= Titanic Requiem =

Titanic Requiem is a musical work by Robin Gibb and Robin-John Gibb, first performed in April 2012, a month before the death of Robin Gibb senior. The work was conceived as a commemoration of the sinking of the Titanic on 15 April 1912.

==Première==
The première was given by the Royal Philharmonic Orchestra and RSVP Voices under Cliff Masterson, at Central Hall, Westminster, on 10 April 2012, in a concert programme that also included a selection of music played on the maiden and only voyage of . The soloists included Aled Jones and Isabel Suckling.

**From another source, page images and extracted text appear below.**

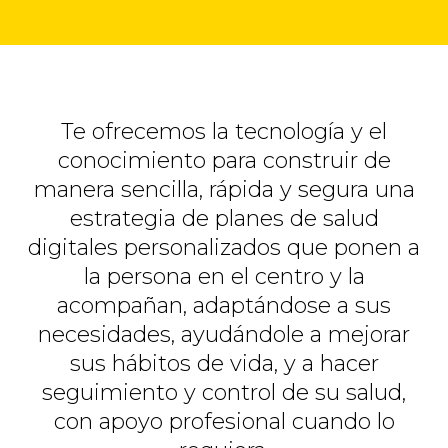
Te ofrecemos la tecnología y el
conocimiento para construir de
manera sencilla, rápida y segura una
estrategia de planes de salud
digitales personalizados que ponen a
la persona en el centro y la
acompañan, adaptándose a sus
necesidades, ayudándole a mejorar
sus hábitos de vida, y a hacer
seguimiento y control de su salud,
con apoyo profesional cuando lo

Robin Gibb, who should have performed the solo "Don't Cry Alone", was too ill to attend the concert, and a recording of the track was played instead, while the new composition was introduced in person by Robin-John.

==Initial reception==
One reviewer said of the New York Suite, "this musical voyage never left home waters". The same reviewer stated that: "Things picked up with the Requiem itself, which was performed with terrific focus under the baton of the music's orchestrator, Cliff Masterson. Robin Gibb's claim that the music could have been written 300 years ago turned out to be the literal truth, in parts. In the “Maiden Voyage” section there was a scrupulous correctness about the part-writing that would have merited a tick from a 19th-century Leipzig professor. Coupled with a distinctly English tone (born of distant memories of folk music mingled with a kind of Jacobean courtliness), it made for something sweetly earnest", and that: “the best things were the stern, minatory numbers, such as the “Confutatis”, which had a sudden turn to major-key radiance that Mendelssohn might have penned.”

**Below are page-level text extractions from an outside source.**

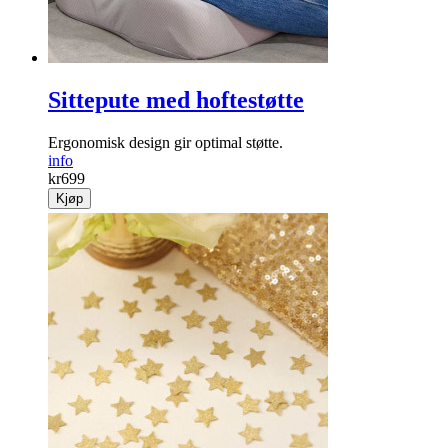
Sittepute med hoftestøtte
Ergonomisk design gir optimal støtte.
info
kr
699
Kjøp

The première was criticised for organisational problems which led to some concert-goers being admitted late. Guest conductor Alan Chircop, who was in charge of the orchestra during the first half, was criticised, and the orchestra itself was said to be over-amplified. Jones's singing was called "unsure". The use of the classical requiem format was said to be misguided by Musical Source; however, the Telegraph reviewer differed, stating that the idea for the piece, written to mark the 100th anniversary of the Titanics sinking, was an ingenious one: compose a suite of mixed vocal and orchestral pieces that would trace the doomed ship's maiden voyage, interweaving this with settings of the Latin Mass for the Dead.

==Recording==
The album (released on 26 March 2012) was generally well received by critics, with the Independent stating: "RJ Gibb is the motivating force behind The Titanic Requiem, including the decision to base it on the Latin Mass – though his father comes into his own singing "Don't Cry Alone", as from a drowning husband to his wife. The "New York Suite in C Major" is a pleasing evocation of hope, ambition and freedom, and "Sub Astris (Under the Stars)" ingeniously reflects the class divisions on board by contrasting elegant strings and aristocratic horns with the more déclassé xylophone tapping the folksier steps of rougher-hewn footwear..", and Time magazine saying: "As is appropriate for an album commemorating a tragedy, the music is hauntingly beautiful" Mario Frangoulis takes the place of Aled Jones as a soloist in the recording. Gibb himself said that the piece was "rooted in the kind of timeless music that ... shows how relevant music is to the human spirit."

==Tracks==
- Triumph (Shipbuilding)
- Farewell (The immigrant song)
- Maiden Voyage
- New York Suite in C major
- Sub Astris (Under the stars)
- Kyrie
- SOS (Tract)
- Distress (Confutatis)
- Salvation (Gradual)
- Reflections
- Daybreak (Mario Frangoulis vocal solo)
- Christmas Day
- Libera Me
- Don't cry alone (a Robin Gibb vocal solo which was co-written, along with Robin Gibb and RJ Gibb, by Peter John Vettese)
- In Paradisum (Awakening)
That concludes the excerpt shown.